Atul S Rathore, Sathiyanarayanan L and Kakasaheb R Mahadik*
Centre for Advanced Research in Pharmaceutical Sciences, Poona College of Pharmacy, Bharati Vidyapeeth (Deemed University), Pune, Maharashtra, India, E-mail: krmahadik@rediffmail.com
*Corresponding Author: Kakasaheb R Mahadik, Centre for Advanced Research in Pharmaceutical Sciences, Poona College of Pharmacy, Bharati Vidyapeeth (Deemed University), Pune-411 038, Maharashtra, India, Tel: +912025437237 Email:

Abstract

The developing countries mostly trust on traditional remedies, which include the use of different plant extracts or the bioactive phytoconstituents. For this purpose, analysis such as chemical fingerprinting strongly represents one of the best possibilities in searching of new economic and therapeutically effective plants for medicine. Mallotus philippinensis Muell. Arg (Euphorbiaceae) is a large genus of the trees and shrubs mainly distributed in the tropical and subtropical regions and are reported to have widespread range of pharmacological activities. A new, simple and rapid ultraperformance liquid chromatography (UPLC) method with photodiode array (PDA) detector has been developed. Further confirmation was performed by electrospray ionization mass spectrometry (ESI-MS) for the chemical fingerprint analysis in extracts of Mallotus philippinensis. The chromatographic separations were obtained on a Waters ACQUITY UPLC BEH C18 (2.1 mm × 50 mm, 1.7 μm) column using a gradient elution with 0.1% (v/v) formic acid/water and acetonitrile as mobile phase at a flow rate of 0.4 mL/min. The UPLC-PDA-ESI-MS characteristic fingerprints were established and 7 characteristic peaks were identified along with 5 unknown peaks within 4.5 min by comparing the retention times, λ max (nm), and MS spectra with the literature data. Therefore, this fingerprint analysis method can be applied for the identification and quality control of Mallotus philippinensis.

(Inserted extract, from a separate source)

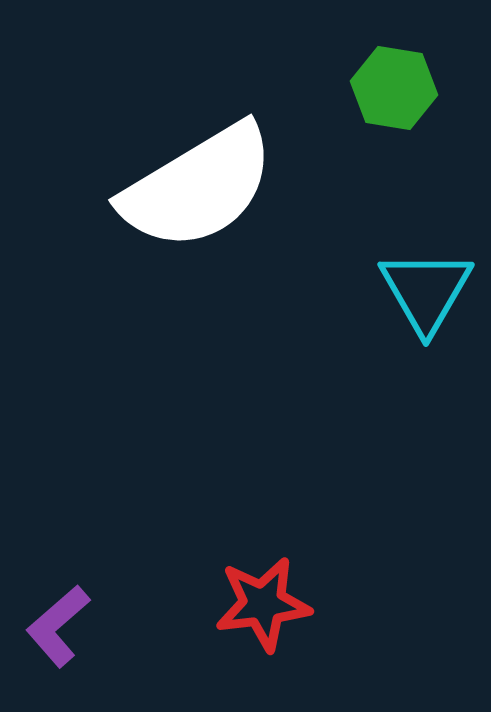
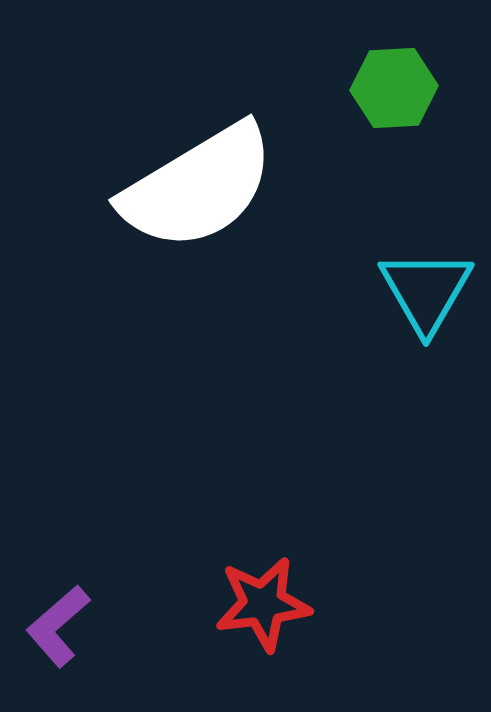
green hexagon: rotated 12 degrees counterclockwise
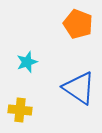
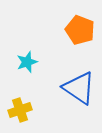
orange pentagon: moved 2 px right, 6 px down
yellow cross: rotated 25 degrees counterclockwise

Keywords: Mallotus philippinensis; Euphorbiaceae; UPLC; PDA; Chemical Fingerprinting; ESI-MS

Introduction

Mallotus philippinensis Muell. (commonly called Kamala, Kampillaka, and Kapila) is belonging to the family Euphorbiaceae and is a very common perennial shrub or small tree found in the outer Himalayas ascending to 1500 meters [1,2]. Mature fruits have glandular hairs/trichomes collected as a reddish brown powder by shaking and rubbing the fruits by hand. The collected material is fine, granular powder, dull red, or madder red-colored and easily floats on water. Mallotus philippinensis (M. philippinensis) has a widespread natural distribution, from the western Himalayas, Western Ghats through India, Sri Lanka, to southern China, and throughout Malaysia to Australia.

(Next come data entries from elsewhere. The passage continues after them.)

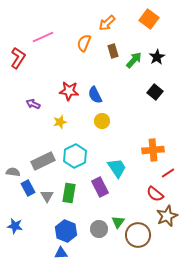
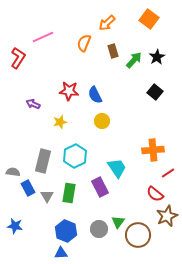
gray rectangle: rotated 50 degrees counterclockwise
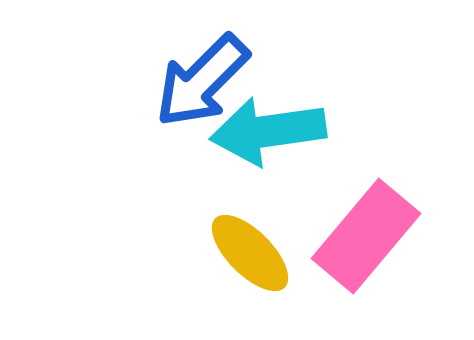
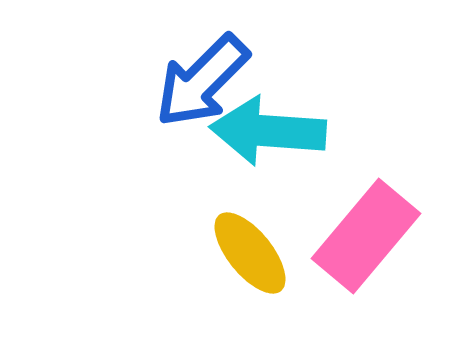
cyan arrow: rotated 12 degrees clockwise
yellow ellipse: rotated 6 degrees clockwise
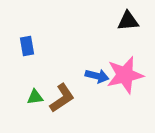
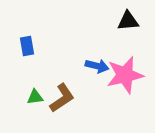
blue arrow: moved 10 px up
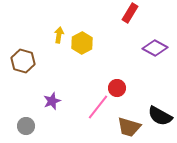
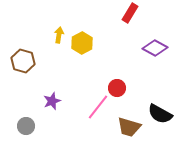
black semicircle: moved 2 px up
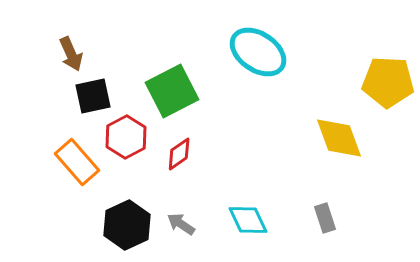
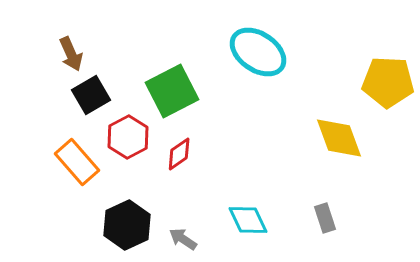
black square: moved 2 px left, 1 px up; rotated 18 degrees counterclockwise
red hexagon: moved 2 px right
gray arrow: moved 2 px right, 15 px down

M. philippinensis possess various pharmacological activities such as, antifilarial [3], anticancer, antimicrobial, antiparasitic, anti-inflammatory, immune-regulatory and antioxidant [4-7]. This plant is traditionally used as an anthelmintic, purgative, anti-allergic, carminative and also useful in the treatment of bronchitis, abdominal diseases, spleen enlargement [1,8]. Major phytochemicals present in this genus comprise of different natural compounds, generally phenols, diterpenoids, steroids, flavonoids, cardenolides, triterpenoids, coumarin and isocoumarins [1,9-11]. Current knowledge about this endangered medicinal plant is still inadequate concerning its phytochemistry and biological activity. Although, some researchers have contributed towards the isolation of certain novel constituents and their activity. One of the major anticancer potential phytoconstituent of M. philippinensis is Rottlerin (1-[6-[(3-acetyl-2,4,6-trihydroxy-5-methylphenyl)methyl]-5,7-dihydroxy-2,2-dimethyl-2H-1-benzopyran-8-yl]-3-phenyl-2 propen-1-one) [12]. In recent years, chromatographic fingerprinting has been found to be a suitable approach for the quality assessment and control of many natural product/herbal medicines. Few analytical studies were performed on M. philippinensis using high-performance liquid chromatography technique [5,7,13-16]. These methods reported chemical fingerprinting limited only for those peaks which are responsible for particular pharmacological activity and were not extensive. Though, the above methods are very time-consuming with longer run times, low sensitivity and specificity, so they are inappropriate for the analysis of multiple compounds for the authentication of M. philippinensis. As a modern-day separation and detection method, ultra-performance liquid chromatography (UPLC) with photodiode array (PDA) coupled with electrospray ionization (ESI) mass spectrometry has attracted increasing attention because of its short analysis time, high throughput, greater resolution, higher peak capacity, lower solvent consumption and extremely high sensitivity. In the present study, UPLC-PDA method have been developed for the chemical fingerprint analysis of chemical constituents in M. philippinensis. Also, UPLC coupled with mass spectrometry with electrospray ionization (ESI) interface is defined for the confirmation of phytoconstituents.

Materials And Methods

Reagents and chemicals

Methanol, acetonitrile (LC-MS grade) and formic acid (analytical grade) were of from Fluka (Sigma Aldrich, St. Louis, MO, USA). Ultra high purity water was prepared using a Milli-Q water purification system (Millipore Corporation, Bedford, MA, USA).

M. philippinensis fruits were collected from the plants grown in western ghats of Maharashtra region, India in the month of February. A voucher specimen of M. philippinensis (RAAMAP3) was deposited in the Botanical Survey of India, Western Region Centre, Pune, India. The glandular trichomes from fruits were dried at room temperature in shade and ground to powder using a stainless-steel grinder.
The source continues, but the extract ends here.